Vos textes à propos d’Arnaud Cathrine – Michèle Bauve

IMG_2640Cette semaine, voici les textes écrits en réponse à l’appel à écriture de Françoise Khoury à partir du livre d’Arnaud Cathrine, « Les garçons perdus », Le bec en l’air, 2014.

Michèle Bauve

SIMONE

Elle s’appelait Simone…

Petite blonde rondouillette au regard bleu. Etait-ce cela qui nous avait séduits d’abord ? Son physique faisait exception parmi nous, filles du Midi qui fréquentions l’école primaire. L’élégance de son vêtement, la masse chatoyante de ses cheveux blonds qu’à l’envi elle nattait en tresses serrées ou tirait en queue de cheval, son assurance volubile, faisaient notre admiration.

A chaque récréation, elle se faufilait parmi la cohue bruyante des élèves et, d’un geste de ralliement, nous réunissait dans le caniveau qui s’élargissait au bas du mur d’enceinte de la cour, assises tout contre elle, nos jupes tirées sur nos jambes nues.
J’ai gardé le souvenir de la fraîcheur du ciment sous mes cuisses.

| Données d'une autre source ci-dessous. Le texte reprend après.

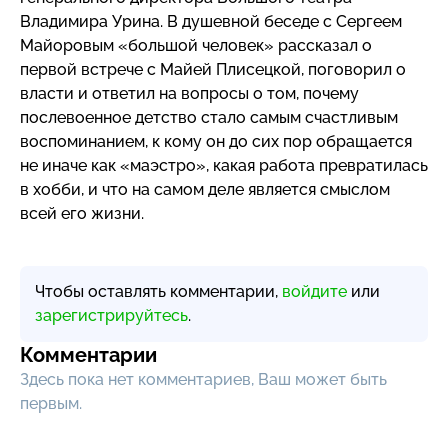
Владимира Урина. В душевной беседе с Сергеем
Майоровым «большой человек» рассказал о
первой встрече с Майей Плисецкой, поговорил о
власти и ответил на вопросы о том, почему
послевоенное детство стало самым счастливым
воспоминанием, к кому он до сих пор обращается
не иначе как «маэстро», какая работа превратилась
в хобби, и что на самом деле является смыслом
всей его жизни.
Чтобы оставлять комментарии,
войдите
или
зарегистрируйтесь
.
Комментарии
Здесь пока нет комментариев, Ваш может быть
первым.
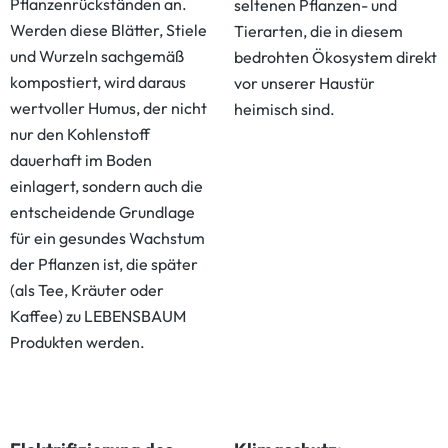
Pflanzenrückständen an.
seltenen Pflanzen- und
Werden diese Blätter, Stiele
Tierarten, die in diesem
und Wurzeln sachgemäß
bedrohten Ökosystem direkt
kompostiert, wird daraus
vor unserer Haustür
wertvoller Humus, der nicht
heimisch sind.
nur den Kohlenstoff
dauerhaft im Boden
einlagert, sondern auch die
entscheidende Grundlage
für ein gesundes Wachstum
der Pflanzen ist, die später
(als Tee, Kräuter oder
Kaffee) zu LEBENSBAUM
Produkten werden.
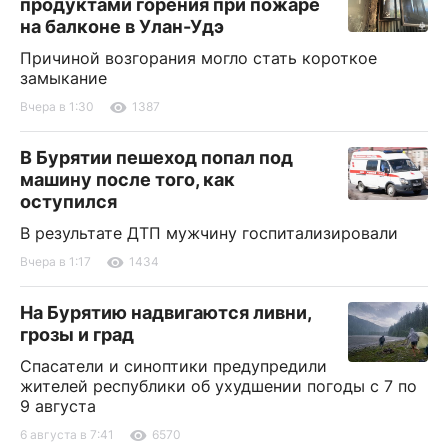
продуктами горения при пожаре
на балконе в Улан-Удэ
Причиной возгорания могло стать короткое
замыкание
Вчера в 1:30
1387
В Бурятии пешеход попал под
машину после того, как
оступился
В результате ДТП мужчину госпитализировали
Вчера в 1:17
1434
На Бурятию надвигаются ливни,
грозы и град
Спасатели и синоптики предупредили
жителей республики об ухудшении погоды с 7 по
9 августа
6 августа в 7:41
6570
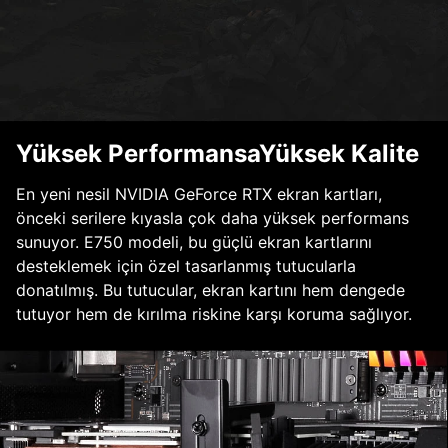
Yüksek PerformansaYüksek Kalite
En yeni nesil NVIDIA GeForce RTX ekran kartları,
önceki serilere kıyasla çok daha yüksek performans
sunuyor. E750 modeli, bu güçlü ekran kartlarını
desteklemek için özel tasarlanmış tutucularla
donatılmış. Bu tutucular, ekran kartını hem dengede
tutuyor hem de kırılma riskine karşı koruma sağlıyor.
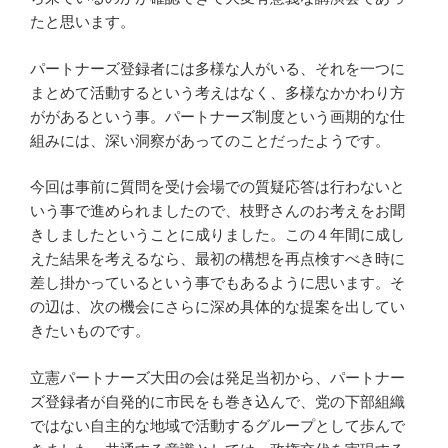
たと思います。
パートナーズ登録者には多様な人がいる、それを一つに
まとめて活動するという考えはなく、多様なかかわり方
ががあるという事。パートナーズ制度という画期的な仕
組みには、深い洞察があってのことだったようです。
今回は事前に質問を受け会場での質疑応答は行わないと
いう事で進められましたので、枝野さんのお考えをお聞
きしましたということに成りました。この４年間に成し
えた結果を考えるなら、最初の構想を再点検すべき時に
差し掛かっているという事でもあるように思います。そ
の辺は、次の機会にさらに深め具体的な提案を出してい
きたいものです。
立憲パートナーズ大田の会は発足当初から、パートナー
ズ登録者が自発的に市民をも巻き込んで、党の下部組織
ではない自主的な地域で活動するグループとして歩んで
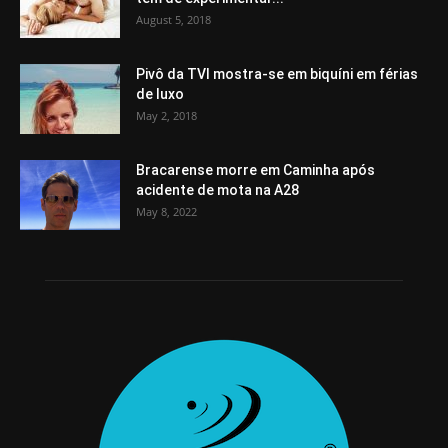
August 5, 2018
Pivô da TVI mostra-se em biquíni em férias
de luxo
May 2, 2018
Bracarense morre em Caminha após
acidente de mota na A28
May 8, 2022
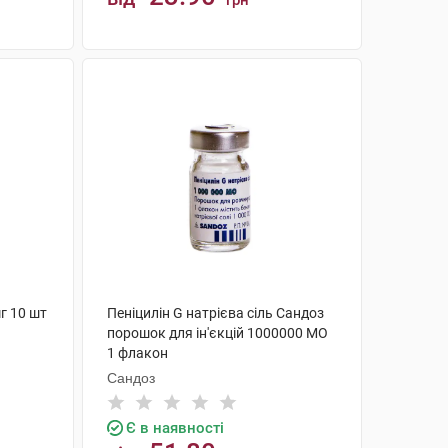
грн
КУПИТИ
г 10 шт
Пеніцилін G натрієва сіль Сандоз
порошок для ін'єкцій 1000000 МО
1 флакон
Сандоз
Є в наявності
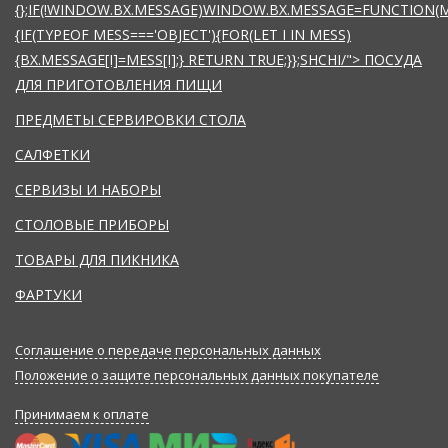
{};IF(!WINDOW.BX.MESSAGE)WINDOW.BX.MESSAGE=FUNCTION(
{IF(TYPEOF MESS==='OBJECT'){FOR(LET I IN MESS)
{BX.MESSAGE[I]=MESS[I];} RETURN TRUE;}};
SHCHI/">
ПОСУДА
ДЛЯ ПРИГОТОВЛЕНИЯ ПИЩИ
ПРЕДМЕТЫ СЕРВИРОВКИ СТОЛА
САЛФЕТКИ
СЕРВИЗЫ И НАБОРЫ
СТОЛОВЫЕ ПРИБОРЫ
ТОВАРЫ ДЛЯ ПИКНИКА
ФАРТУКИ
Соглашение о передаче персональных данных
Положение о защите персональных данных покупателе
Принимаем к оплате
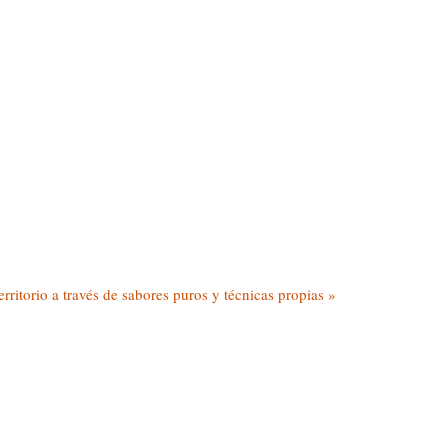
rritorio a través de sabores puros y técnicas propias »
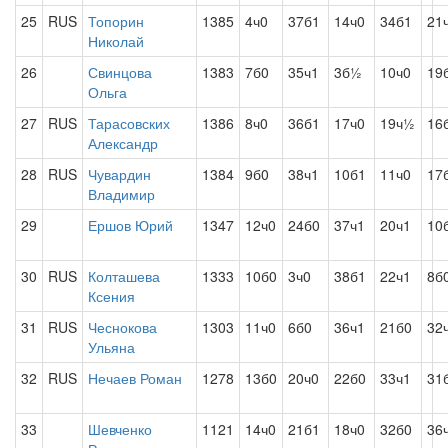
25
RUS
Топорин
1385
4ч0
37б1
14ч0
34б1
21
Николай
26
Свинцова
1383
7б0
35ч1
3б½
10ч0
19
Ольга
27
RUS
Тарасовских
1386
8ч0
36б1
17ч0
19ч½
16
Александр
28
RUS
Чувардин
1384
9б0
38ч1
10б1
11ч0
17
Владимир
29
Ершов Юрий
1347
12ч0
24б0
37ч1
20ч1
10
30
RUS
Колташева
1333
10б0
3ч0
38б1
22ч1
8б
Ксения
31
RUS
Чеснокова
1303
11ч0
6б0
36ч1
21б0
32
Ульяна
32
RUS
Нечаев Роман
1278
13б0
20ч0
22б0
33ч1
31
33
Шевченко
1121
14ч0
21б1
18ч0
32б0
36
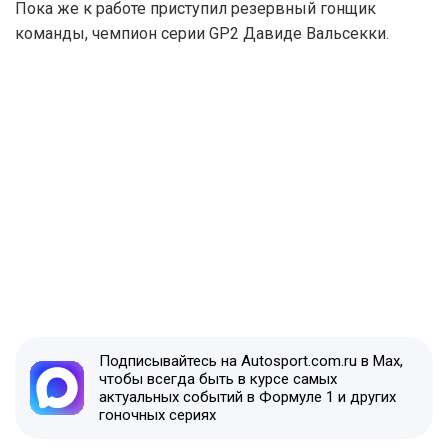
Пока же к работе приступил резервный гонщик
команды, чемпион серии GP2 Давиде Вальсекки.
Подписывайтесь на Autosport.com.ru в Max,
чтобы всегда быть в курсе самых
актуальных событий в Формуле 1 и других
гоночных сериях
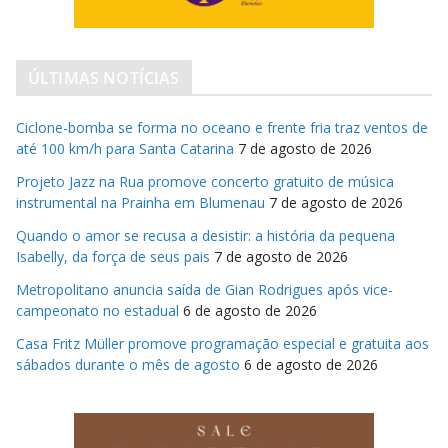
ÚLTIMAS NOTÍCIAS
Ciclone-bomba se forma no oceano e frente fria traz ventos de
até 100 km/h para Santa Catarina
7 de agosto de 2026
Projeto Jazz na Rua promove concerto gratuito de música
instrumental na Prainha em Blumenau
7 de agosto de 2026
Quando o amor se recusa a desistir: a história da pequena
Isabelly, da força de seus pais
7 de agosto de 2026
Metropolitano anuncia saída de Gian Rodrigues após vice-
campeonato no estadual
6 de agosto de 2026
Casa Fritz Müller promove programação especial e gratuita aos
sábados durante o mês de agosto
6 de agosto de 2026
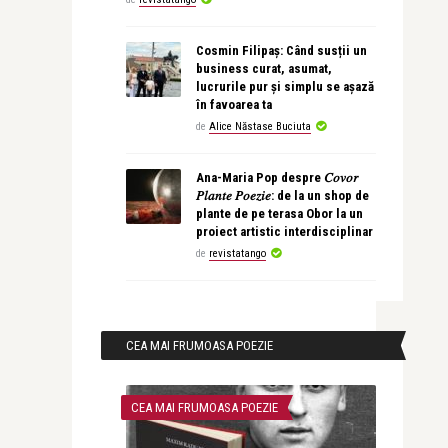
Cosmin Filipaș: Când susții un
business curat, asumat,
lucrurile pur și simplu se așază
în favoarea ta
de
Alice Năstase Buciuta
Ana-Maria Pop despre 𝐶𝑜𝑣𝑜𝑟
𝑃𝑙𝑎𝑛𝑡𝑒 𝑃𝑜𝑒𝑧𝑖𝑒: de la un shop de
plante de pe terasa Obor la un
proiect artistic interdisciplinar
de
revistatango
CEA MAI FRUMOASA POEZIE
CEA MAI FRUMOASA POEZIE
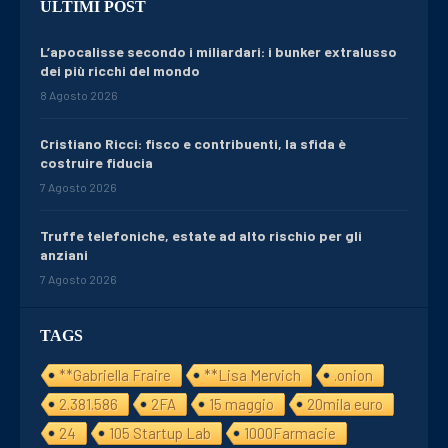
ULTIMI POST
L’apocalisse secondo i miliardari: i bunker extralusso
dei più ricchi del mondo
8 Agosto 2026
Cristiano Ricci: fisco e contribuenti, la sfida è
costruire fiducia
7 Agosto 2026
Truffe telefoniche, estate ad alto rischio per gli
anziani
7 Agosto 2026
TAGS
**Gabriella Fraire
**Lisa Mervich
.onion
2.381.586
2FA
15 maggio
20mila euro
24
105 Startup Lab
1000Farmacie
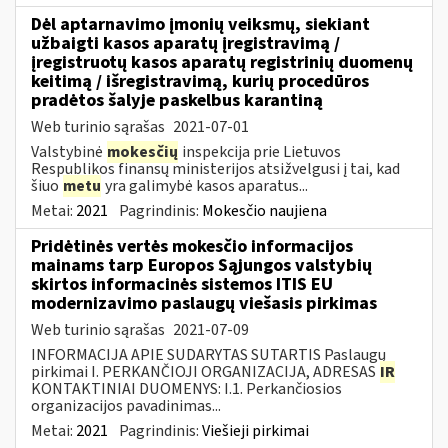
Dėl aptarnavimo įmonių veiksmų, siekiant
užbaigti kasos aparatų įregistravimą /
įregistruotų kasos aparatų registrinių duomenų
keitimą / išregistravimą, kurių procedūros
pradėtos šalyje paskelbus karantiną
Web turinio sąrašas
2021-07-01
Valstybinė
mokesčių
inspekcija prie Lietuvos
Respublikos finansų ministerijos atsižvelgusi į tai, kad
šiuo
metu
yra galimybė kasos aparatus...
Metai:
2021
Pagrindinis:
Mokesčio naujiena
Pridėtinės vertės mokesčio informacijos
mainams tarp Europos Sąjungos valstybių
skirtos informacinės sistemos ITIS EU
modernizavimo paslaugų viešasis pirkimas
Web turinio sąrašas
2021-07-09
INFORMACIJA APIE SUDARYTAS SUTARTIS Paslaugų
pirkimai I. PERKANČIOJI ORGANIZACIJA, ADRESAS
IR
KONTAKTINIAI DUOMENYS: I.1. Perkančiosios
organizacijos pavadinimas...
Metai:
2021
Pagrindinis:
Viešieji pirkimai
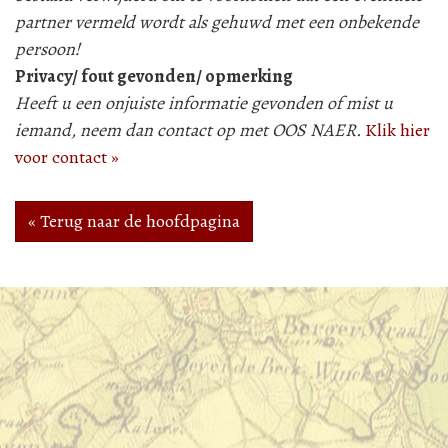
partner vermeld wordt als gehuwd met een onbekende
persoon!
Privacy/ fout gevonden/ opmerking
Heeft u een onjuiste informatie gevonden of mist u
iemand, neem dan contact op met OOS NAER.
Klik hier
voor contact »
« Terug naar de hoofdpagina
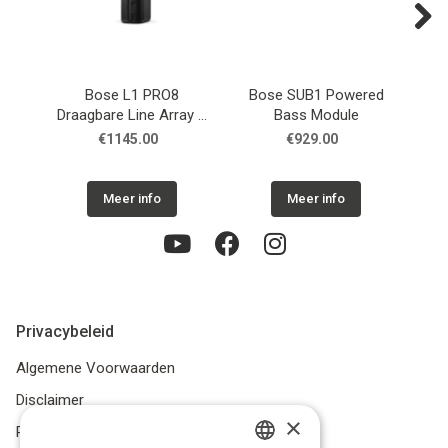
Next
Bose L1 PRO8
Bose SUB1 Powered
B
Draagbare Line Array +
Bass Module
sub
€1145.00
€929.00
Meer info
Meer info
Privacybeleid
Algemene Voorwaarden
Disclaimer
×
Privacybeleid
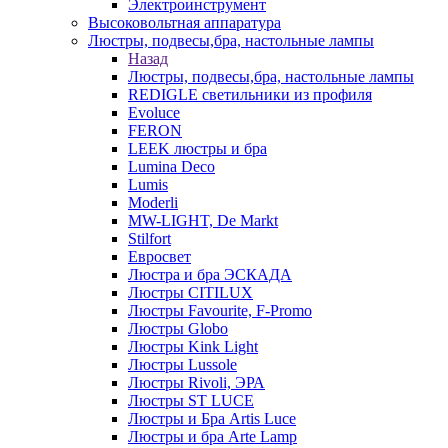
Электроинструмент
Высоковольтная аппаратура
Люстры, подвесы,бра, настольные лампы
Назад
Люстры, подвесы,бра, настольные лампы
REDIGLE светильники из профиля
Evoluce
FERON
LEEK люстры и бра
Lumina Deco
Lumis
Moderli
MW-LIGHT, De Markt
Stilfort
Евросвет
Люстра и бра ЭСКАДА
Люстры CITILUX
Люстры Favourite, F-Promo
Люстры Globo
Люстры Kink Light
Люстры Lussole
Люстры Rivoli, ЭРА
Люстры ST LUCE
Люстры и Бра Artis Luce
Люстры и бра Arte Lamp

Qu’est-ce qui nous attirait ainsi ?

Les histoires que cette petite blonde avait l’art de nous raconter. Récits fantastiques de mortes ressuscitées, d’hommes loups cachés dans les maisons isolées, dans les collines obscures, de disparitions étranges, d’enfants enlevés et jamais retrouvés. Elle savait prendre des mimiques de conteuse avertie, susciter le suspens par des silences appropriés. Elle fermait alors les yeux et les rouvrait pour nous fixer à tour de rôle. Toute une fantasmagorie de personnages venaient ainsi enchanter nos récréations. Nous gravissions les escaliers pour rejoindre notre classe dans un état d’intense fébrilité, tournées vers elle pour l’interpeller de nos questions jusqu’à l’arrivée dans la classe, où l’institutrice imposait silence.

Il faut bien l’avouer, ce qui nous attachait surtout à elle, c’est qu’elle savait des choses que nous ignorions.Elle nous paraissait incollable sur tout ce qui concernait la vie sexuelle des adultes, et plus que tout, ce qu’elle nous révélait sous le sceau du secret nous laissait sans voix. Dégoûtées, quelquefois nous poussions des hauts cris. Mais elle savait toujours réactiver notre attention crédule, nous entrainer dans des détails scabreux dont elle certifiait l’authenticité de manière péremptoire. Ces récits s’imposaient à nos rêveries adolescentes. Nous ne regardions plus nos parents avec la même innocence, ils nous étaient devenus irrémédiablement suspects.